Manager automatically logs me out

I was getting logged out of a recently updated 1.0.15 site the other day (but hadn't had it happen ever in 1.0.14). It hasn't happened since and not sure what was causing it. I will report back if it happens to me again.

Quote from: timo_w. at Oct 15, 2014, 05:16 PM

Moreover, check your IP when logging in and again after you were logged out unexpectedly. If the IP changed, this can cause such problems as well.

Good tip timo_w, that's something to look out for.

Quote from: Jako at Nov 20, 2014, 10:21 AM

Maybe it is a PHP version problem. MODX Evo should run on PHP 5.2-5.4.

Thanks for the tip Jako.
The php version on the site I was getting auto logged out on is 5.2.17 the other day. Unfortunately I have no option to change this with the current host.

When the auto logout happens an error email is sent by the site but because the message is so vague, I never know what actually caused the error.

And just on the error emails (not the auto logouts): on some sites an error email is sent whenever I actually login to the manager. It's weird but the email message just says an error has occurred. It doesn't say "'xxxxxx' has logged in" if that's what the purpose of those emails are. If an error of some sort has occurred who knows what it is.

The PHP version with the permanent log out was 5.6 as the user told me (not have seen that).

The error mails could be disabled in MODX system settings.

Quote from: Jako at Nov 21, 2014, 09:48 AM

The error mails could be disabled in MODX system settings.

True - but they server a security purpose with regards to .htaccess / index.php modification so I am hesitant to turn them off.
The error emails we regularly receive on logging in say "Important system files have been modified". When in reality all I did was login.
I think the "error" messages just just need more specific information relating to the user and what actually was changed - or what the error actually was. Otherwise they are a bit vague just saying "Important system files have been modified".
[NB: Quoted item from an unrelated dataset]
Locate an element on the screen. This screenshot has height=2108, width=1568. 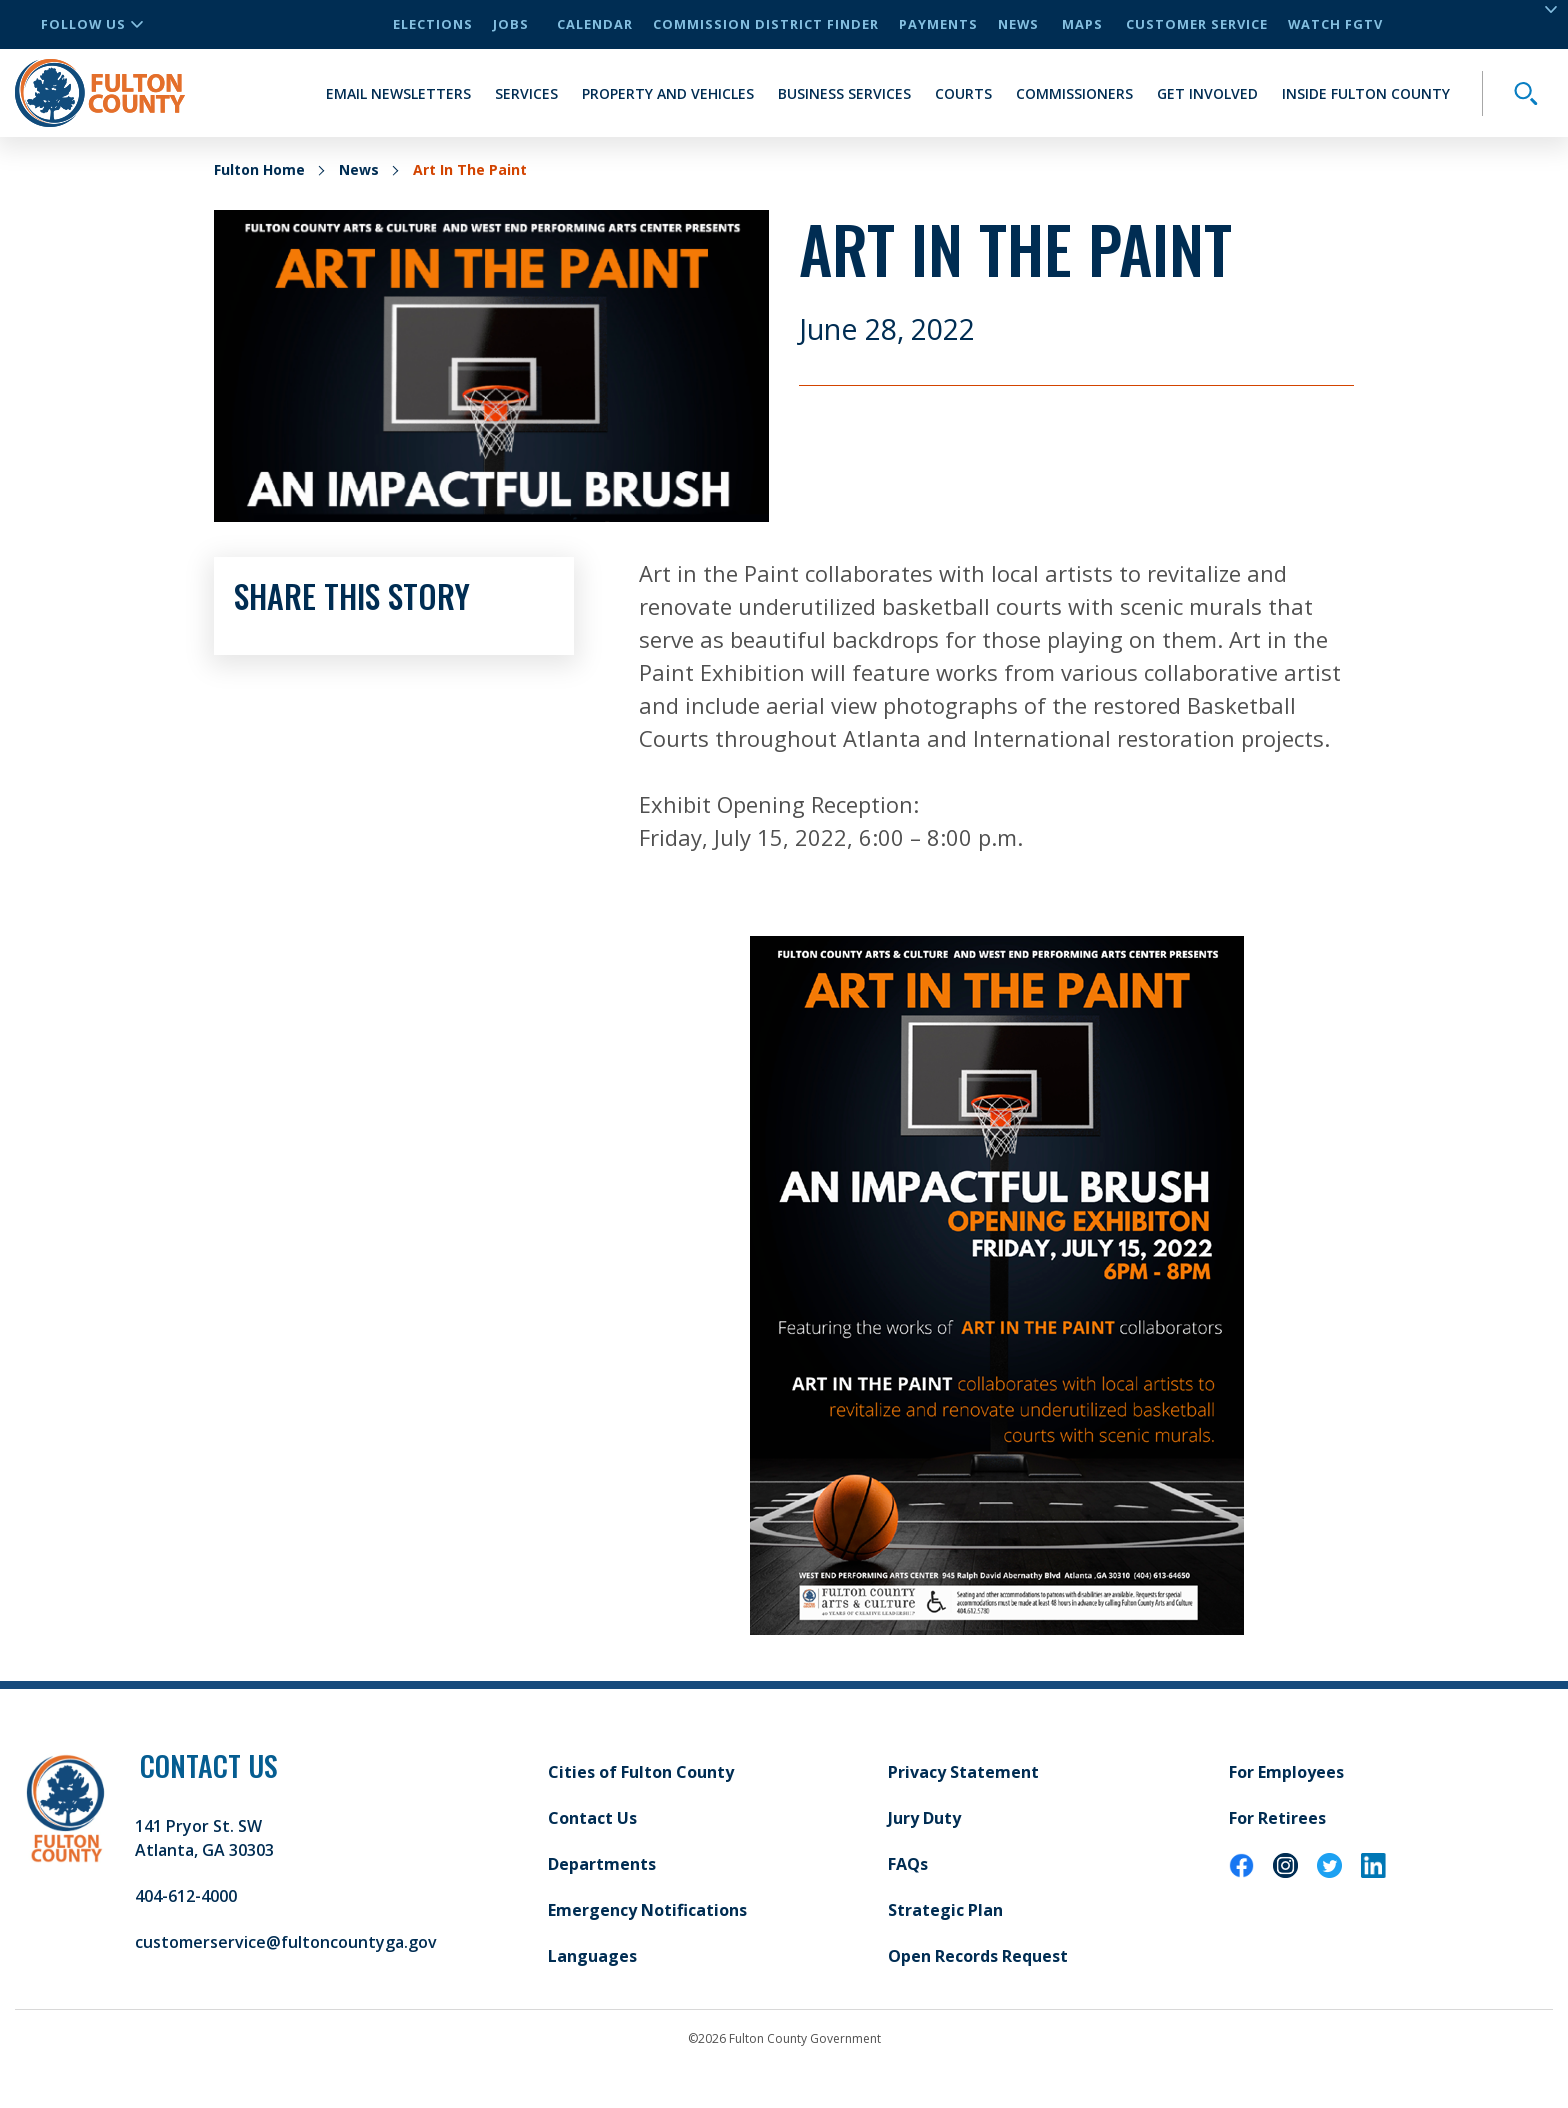
Courts is located at coordinates (963, 93).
Quote from: Jako at Nov 21, 2014, 09:48 AM

The PHP version with the permanent log out was 5.6 as the user told me (not have seen that).

Wow, I have not seen that either - that's futuristic compared to my host's PHP settings.

I think I find solution.. In file: "manager/media/script/session.js" I changed line:
window.setInterval("keepMeAlive()", 1000 * 600);

to:
window.setInterval("keepMeAlive()", 10000 * 600);

Great work joan27, that's excellent work.

I have not been getting automatically logged out for about 3 weeks so am unable to test.

Can anyone else who was having the problem confirm whether this also works for them? If it does, it would be a nice addition through GitHub.

Quote from: joan27 at Dec 10, 2014, 08:10 AM

I think I find solution.. In file: "manager/media/script/session.js" I changed line:
window.setInterval("keepMeAlive()", 1000 * 600);
to:
window.setInterval("keepMeAlive()", 10000 * 600);

Increasing this parameter from 10 to 100 minutes doesn't make sense in context of preventing auto-logouts, unless... there is a bug with session keep-alive procedure!

I'm currently researching this on 30+ MODxEvo installations on two different servers (PHP5.5.21/DSO+ruid2 and PHP5.4.36/FastCGI) and seeing this problem only on those with renamed /manager folder - session cookies are duplicated, with the problematic one having different path (/<manager_folder>/includes):

Wonderful research Eoler!

I have renamed manager-folder, so that would be the problem.. Is there any solutions for this, or do I have to rename manager-folder back to "manager"?